In the lower court Rayner requested the trial judge not to give instructions on lesser included offenses, and the trial judge complied with his request. On appeal this court affirmed the judgment. In quashing our decision the Supreme Court adhered to its decision in State v. Washington, Fla. 1972, 268 So. 2d 901, and held that under F.S. § 919.16 F.S.A. [now superseded by Rule 3.150 RCrP, 33 F.S.A.] the requirement that the court "shall charge the jury" was mandatory.

In remanding the cause to us the Supreme Court said:

"[B]ecause it appears that there may be other grounds on the basis of which the conviction could be sustained,[1] the cause is remanded to the District Court of Appeal, Second District, for further proceedings consistent with this opinion."
"[1] Specifically, the District Court may wish to consider the applicability of Fla. Stat. § 918.10(4) and/or F.A.R. 6.7(g), both relating to the necessity of objections at the trial level before errors may be asserted on appeal. In this regard, we note that Fla. Stat. § 918.10(4) was repealed by Chapter 70-339, Laws of Florida, which took effect some months after defendant's robbery conviction."

F.S. Section 918.10(4) F.S.A., which was in effect when Rayner was tried and convicted, provided:

"No party may assign as error or grounds of appeal the giving or failure to give an instruction unless he objects thereto before the jury retires to consider its verdict stating distinctly the matter to which he objects, and the grounds of his objection."

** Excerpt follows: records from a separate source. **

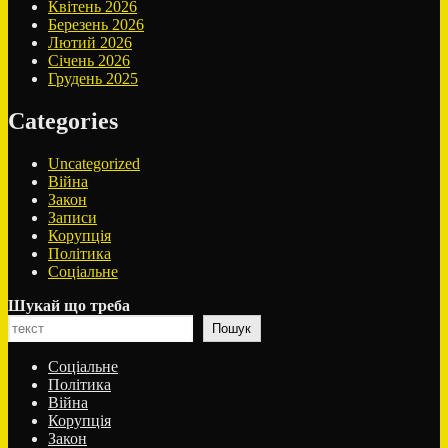
Квітень 2026
Березень 2026
Лютий 2026
Січень 2026
Грудень 2025
Categories
Uncategorized
Війна
Закон
Записи
Корупція
Політика
Соціальне
Шукай що треба
Пошук
Соціальне
Політика
Війна
Корупція
Закон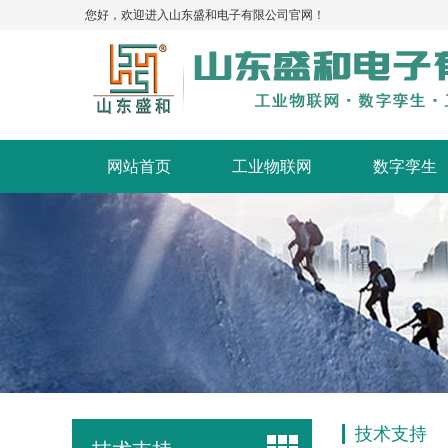
您好，欢迎进入山东盛和电子有限公司官网！
网站首页
工业物联网
数字孪生
技术支持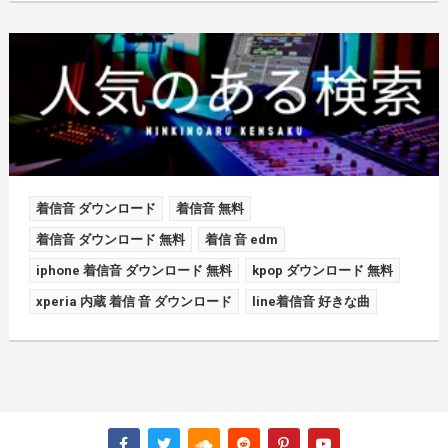
着信音 ダウンロード
着信音 無料
着信音 ダウンロード 無料
着信 音 edm
iphone 着信音 ダウンロード 無料
kpop ダウンロード 無料
xperia 内蔵 着信 音 ダウンロード
line着信音 好きな曲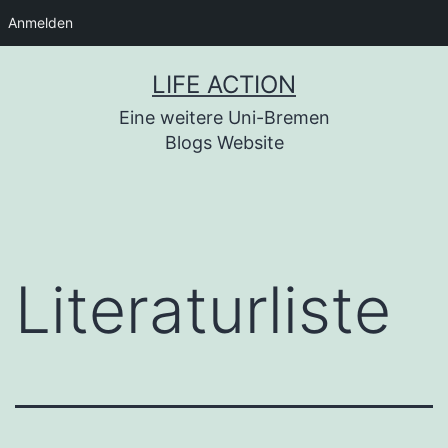
Anmelden
Zum
LIFE ACTION
Inhalt
Eine weitere Uni-Bremen
springen
Blogs Website
Literaturliste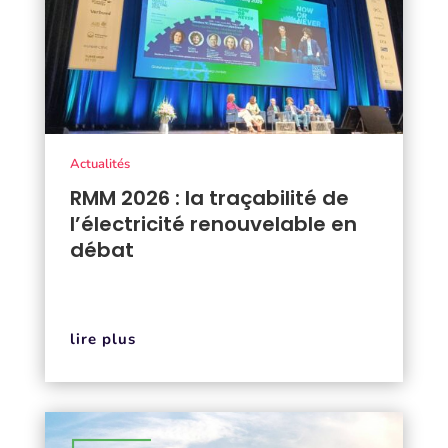
Actualités
RMM 2026 : la traçabilité de
l’électricité renouvelable en
débat
lire plus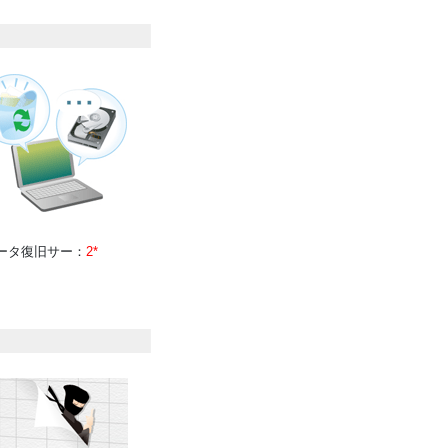
ータ復旧サー
*2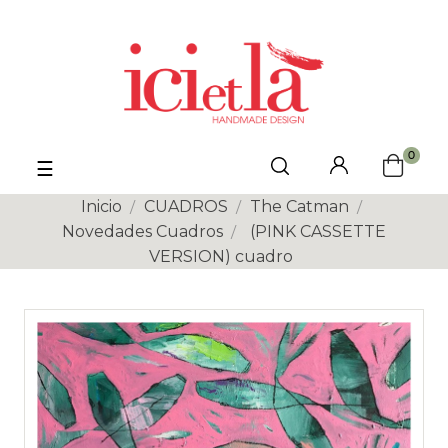
0
Navegación
☰
de
palanca
Inicio
CUADROS
The Catman
Novedades Cuadros
(PINK CASSETTE
VERSION) cuadro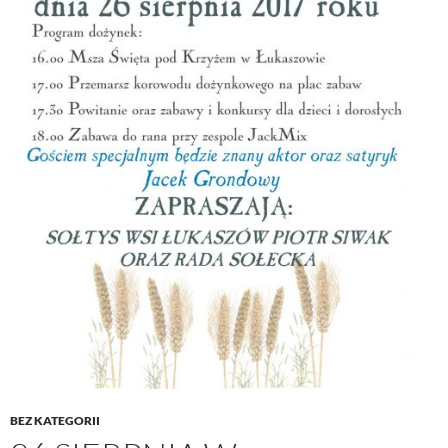
BEZ KATEGORII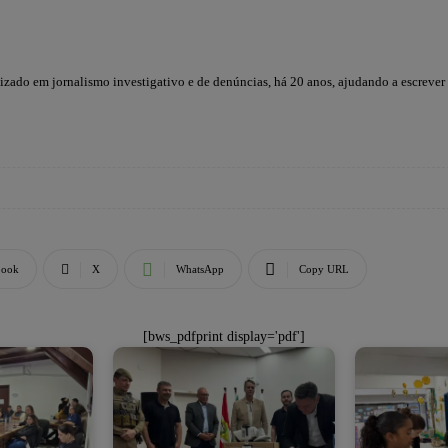
lizado em jornalismo investigativo e de denúncias, há 20 anos, ajudando a escrever
book
X
WhatsApp
Copy URL
[bws_pdfprint display='pdf']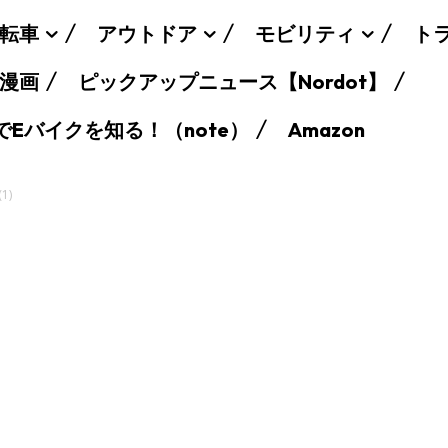
転車
アウトドア
モビリティ
ト
漫画
ピックアップニュース【Nordot】
でEバイクを知る！（note）
Amazon
(1)
SEARCH...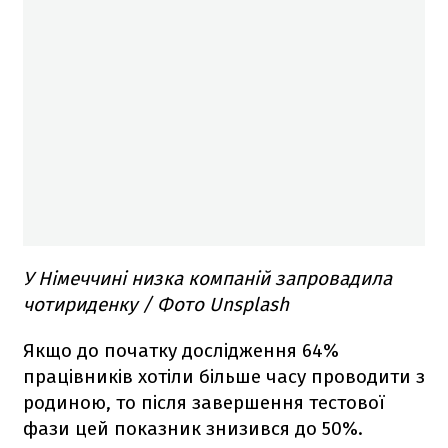
У Німеччині низка компаній запровадила
чотириденку / Фото Unsplash
Якщо до початку дослідження 64%
працівників хотіли більше часу проводити з
родиною, то після завершення тестової
фази цей показник знизився до 50%.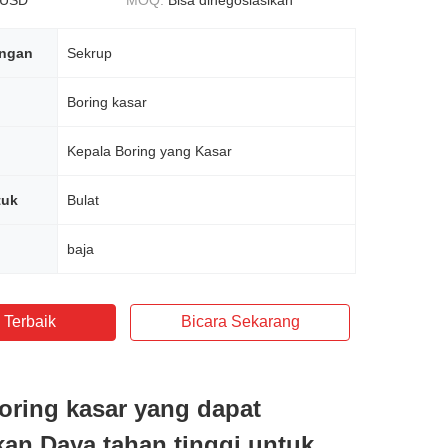
 USD
MOQ:
Bisa dinegosiasikan
ngan
Sekrup
Boring kasar
Kepala Boring yang Kasar
tuk
Bulat
baja
 Terbaik
Bicara Sekarang
oring kasar yang dapat
kan Daya tahan tinggi untuk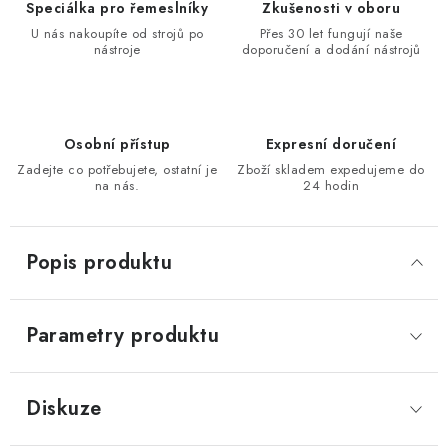
Speciálka pro řemeslníky
Zkušenosti v oboru
KONTAKTY
U nás nakoupíte od strojů po
Přes 30 let fungují naše
nástroje
doporučení a dodání nástrojů
Moje objednávka
Osobní přístup
Expresní doručení
Zadejte co potřebujete, ostatní je
Zboží skladem expedujeme do
na nás.
24 hodin
Popis produktu
Parametry produktu
Diskuze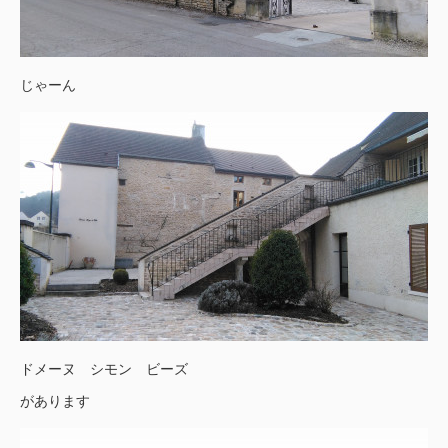
じゃーん
ドメーヌ シモン ビーズ
があります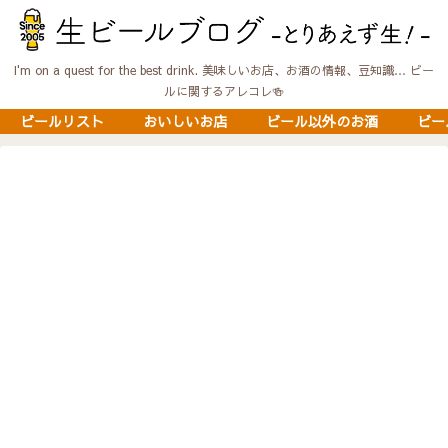
I'm on a quest for the best drink. 美味しいお店、お酒の情報、豆知識… ビー
ルに関するアレコレ🍻
ビールリスト
おいしいお店
ビール以外のお酒
ビー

Rayner failed to meet the requirements of F.S. § 918.10(4) F.S.A. and Rule 6.7(g) F.A.R., 32 F.S.A., and therefore has no standing to raise the trial court's failure to instruct the jury on lesser included offenses. See Williams v. State, Fla. 1973, 285 So. 2d 13.

The judgment appealed is

Affirmed.

MANN, C.J., and McNULTY and GRIMES, JJ., concur.